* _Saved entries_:

· · · ·

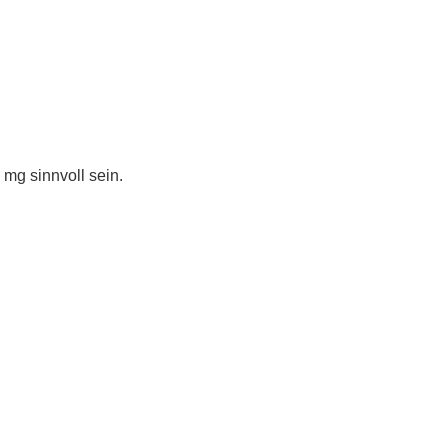
mg sinnvoll sein.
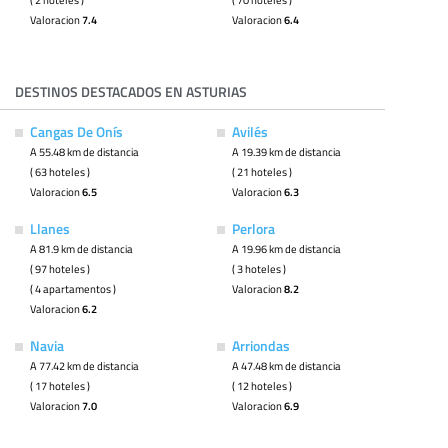
Valoracion
7.4
Valoracion
6.4
DESTINOS DESTACADOS EN ASTURIAS
Cangas De Onís
Avilés
A 55.48 km de distancia
A 19.39 km de distancia
( 63 hoteles )
( 21 hoteles )
Valoracion
6.5
Valoracion
6.3
Llanes
Perlora
A 81.9 km de distancia
A 19.96 km de distancia
( 97 hoteles )
( 3 hoteles )
( 4 apartamentos )
Valoracion
8.2
Valoracion
6.2
Navia
Arriondas
A 77.42 km de distancia
A 47.48 km de distancia
( 17 hoteles )
( 12 hoteles )
Valoracion
7.0
Valoracion
6.9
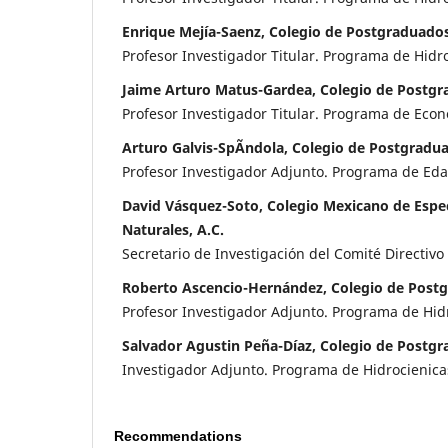
Enrique Mejía-Saenz, Colegio de Postgraduado
Profesor Investigador Titular. Programa de Hidr
Jaime Arturo Matus-Gardea, Colegio de Postg
Profesor Investigador Titular. Programa de Eco
Arturo Galvis-SpÃ­ndola, Colegio de Postgradu
Profesor Investigador Adjunto. Programa de Eda
David Vásquez-Soto, Colegio Mexicano de Espec
Naturales, A.C.
Secretario de Investigación del Comité Directivo
Roberto Ascencio-Hernández, Colegio de Post
Profesor Investigador Adjunto. Programa de Hid
Salvador Agustin Peña-Díaz, Colegio de Postg
Investigador Adjunto. Programa de Hidrocienica
Recommendations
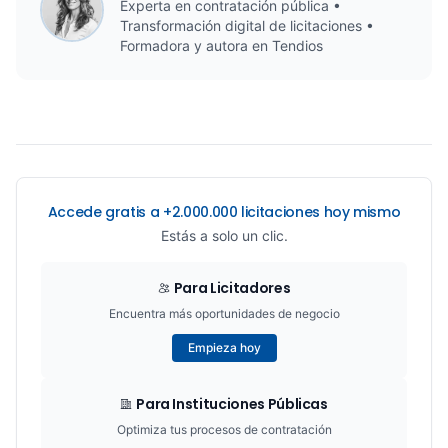
Experta en contratación pública •
Transformación digital de licitaciones •
Formadora y autora en Tendios
Accede gratis a +2.000.000 licitaciones hoy mismo
Estás a solo un clic.
Para Licitadores
Encuentra más oportunidades de negocio
Empieza hoy
Para Instituciones Públicas
Optimiza tus procesos de contratación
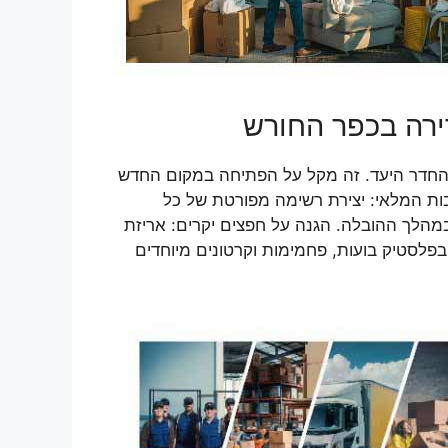
דירה בכפר החורש
 והחדר היעד. זה מקל על הפתיחה במקום החדש
בות המלאי: יצירת רשימה מפורטת של כל
במהלך ההובלה. הגנה על חפצים יקרים: אריזת
פלסטיק בועות, פחמימות וקרטונים מיוחדים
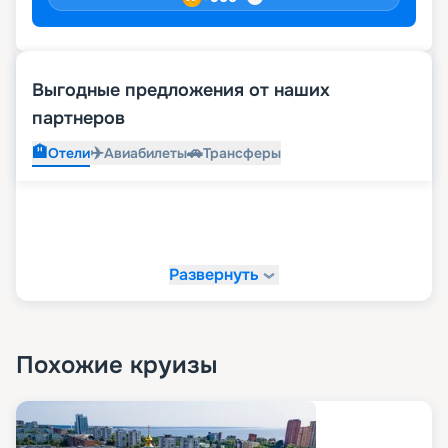
Выгодные предложения от наших
партнеров
🏨
✈️
🚗
Отели
Авиабилеты
Трансферы
Развернуть
Похожие круизы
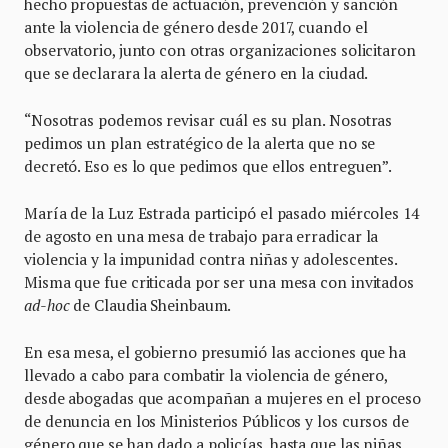
hecho propuestas de actuación, prevención y sanción
ante la violencia de género desde 2017, cuando el
observatorio, junto con otras organizaciones solicitaron
que se declarara la alerta de género en la ciudad.
“Nosotras podemos revisar cuál es su plan. Nosotras
pedimos un plan estratégico de la alerta que no se
decretó. Eso es lo que pedimos que ellos entreguen”.
María de la Luz Estrada participó el pasado miércoles 14
de agosto en una mesa de trabajo para erradicar la
violencia y la impunidad contra niñas y adolescentes.
Misma que fue criticada por ser una mesa con invitados
ad-hoc
de Claudia Sheinbaum.
En esa mesa, el gobierno presumió las acciones que ha
llevado a cabo para combatir la violencia de género,
desde abogadas que acompañan a mujeres en el proceso
de denuncia en los Ministerios Públicos y los cursos de
género que se han dado a policías, hasta que las niñas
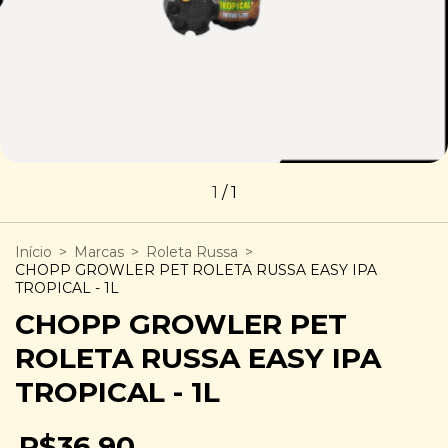
1
/
1
Início
>
Marcas
>
Roleta Russa
>
CHOPP GROWLER PET ROLETA RUSSA EASY IPA
TROPICAL - 1L
CHOPP GROWLER PET
ROLETA RUSSA EASY IPA
TROPICAL - 1L
R$36,90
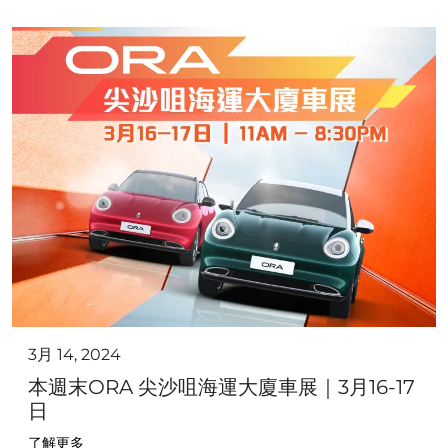
3月 14, 2024
本週末ORA 尖沙咀海運大廈車展｜3月16-17
日
了解更多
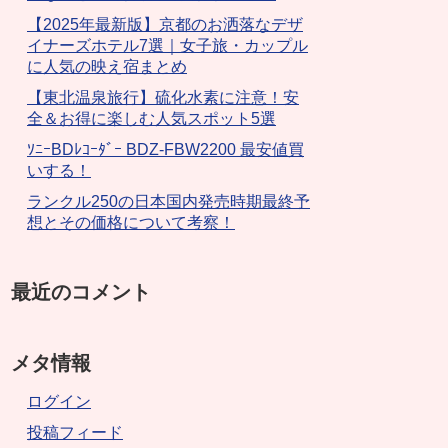
【2025年最新版】京都のお洒落なデザ
イナーズホテル7選｜女子旅・カップル
に人気の映え宿まとめ
【東北温泉旅行】硫化水素に注意！安
全＆お得に楽しむ人気スポット5選
ｿﾆｰBDﾚｺｰﾀﾞｰ BDZ-FBW2200 最安値買
いする！
ランクル250の日本国内発売時期最終予
想とその価格について考察！
最近のコメント
メタ情報
ログイン
投稿フィード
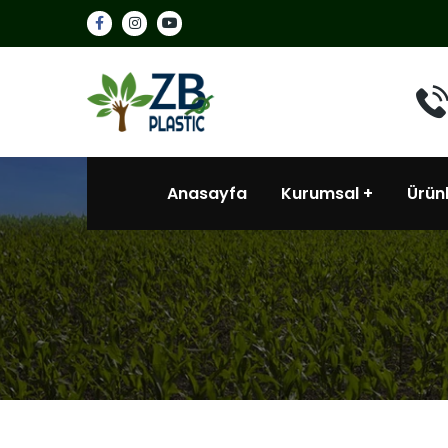
Anasayfa
Kurumsal
Ürün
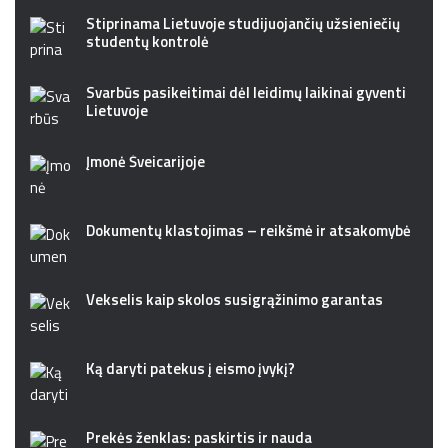
Stiprinama Lietuvoje studijuojančių užsieniečių
studentų kontrolė
Svarbūs pasikeitimai dėl leidimų laikinai gyventi
Lietuvoje
Įmonė Šveicarijoje
Dokumentų klastojimas – reikšmė ir atsakomybė
Vekselis kaip skolos susigrąžinimo garantas
Ką daryti patekus į eismo įvykį?
Prekės ženklas: paskirtis ir nauda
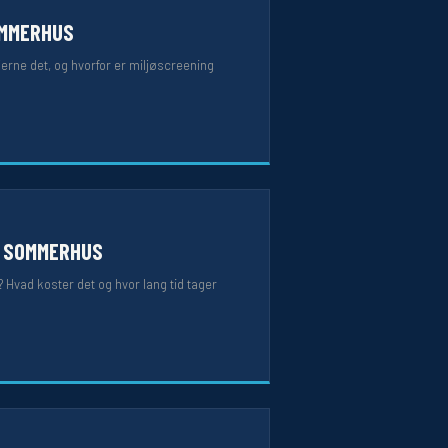
OMMERHUS
jerne det, og hvorfor er miljøscreening
L SOMMERHUS
 Hvad koster det og hvor lang tid tager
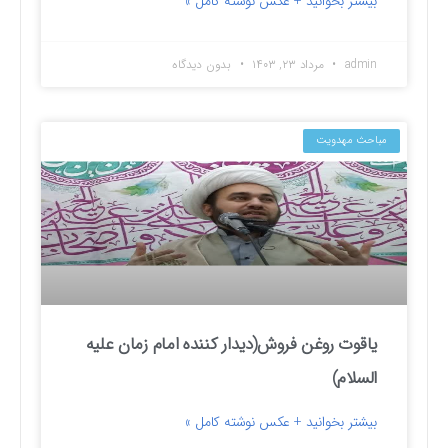
بیشتر بخوانید + عکس نوشته کامل »
admin
مرداد ۲۳, ۱۴۰۳
بدون دیدگاه
مباحث مهدویت
یاقوت روغن فروش(دیدار کننده امام زمان علیه
السلام)
بیشتر بخوانید + عکس نوشته کامل »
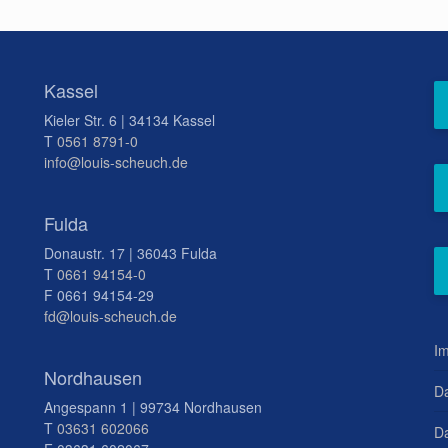
Kassel
Kieler Str. 6 | 34134 Kassel
T
0561 8791-0
info@louis-scheuch.de
Fulda
Donaustr. 17 | 36043 Fulda
T
0661 94154-0
F 0661 94154-29
fd@louis-scheuch.de
I
Nordhausen
D
Angespann 1 | 99734 Nordhausen
T
03631 602066
Da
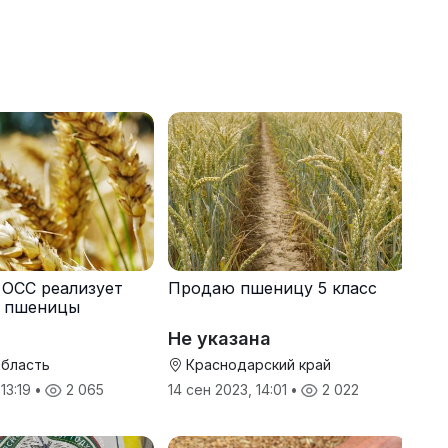
 ОСС реализует
Продаю пшеницу 5 класс
. пшеницы
Не указана
область
Краснодарский край
 13:19
•
2 065
14 сен 2023, 14:01
•
2 022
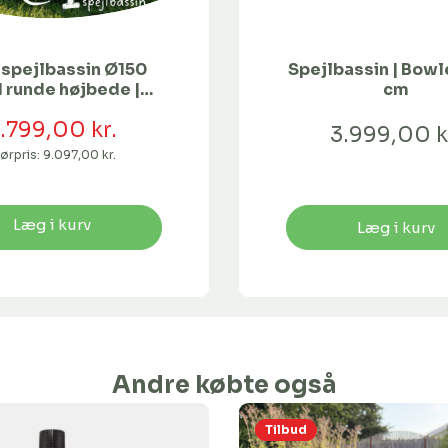
 spejlbassin Ø150
Spejlbassin | Bow
 runde højbede |
cm
lere størrelser
.799,00 kr.
3.999,00 k
ørpris:
9.097,00 kr.
Læg i kurv
Læg i kurv
Andre købte også
Tilbud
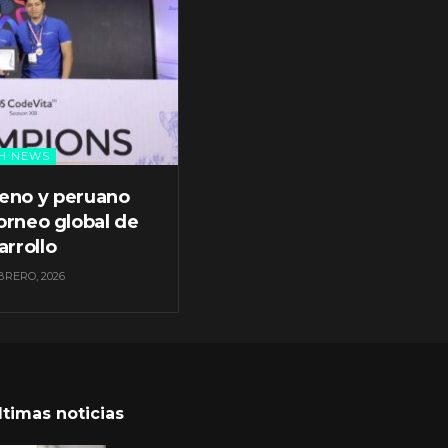
H NEWS
leno y peruano
orneo global de
arrollo
BRERO, 2026
ltimas noticias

· · · ·

* _Brief_:
Starting with the line above that holds "Salvador Agustin Peña-Díaz, Colegio de Postg", restate each line word for word up to and including the line that holds "pedimos un plan". Drop the pictures.

* _Result of this task_:
Salvador Agustin Peña-Díaz, Colegio de Postg
Investigador Adjunto. Programa de Hidrocienica
Recommendations
Experta en contratación pública •
Transformación digital de licitaciones •
Formadora y autora en Tendios
Accede gratis a +2.000.000 licitaciones hoy mismo
Estás a solo un clic.
Para Licitadores
Encuentra más oportunidades de negocio
Empieza hoy
Para Instituciones Públicas
Optimiza tus procesos de contratación
דירה בכפר החורש
 והחדר היעד. זה מקל על הפתיחה במקום החדש
בות המלאי: יצירת רשימה מפורטת של כל
במהלך ההובלה. הגנה על חפצים יקרים: אריזת
פלסטיק בועות, פחמימות וקרטונים מיוחדים
Выгодные предложения от наших
партнеров
🏨
✈️
🚗
Отели
Авиабилеты
Трансферы
Развернуть
Похожие круизы
hecho propuestas de actuación, prevención y sanción
ante la violencia de género desde 2017, cuando el
observatorio, junto con otras organizaciones solicitaron
que se declarara la alerta de género en la ciudad.
“Nosotras podemos revisar cuál es su plan. Nosotras
pedimos un plan estratégico de la alerta que no se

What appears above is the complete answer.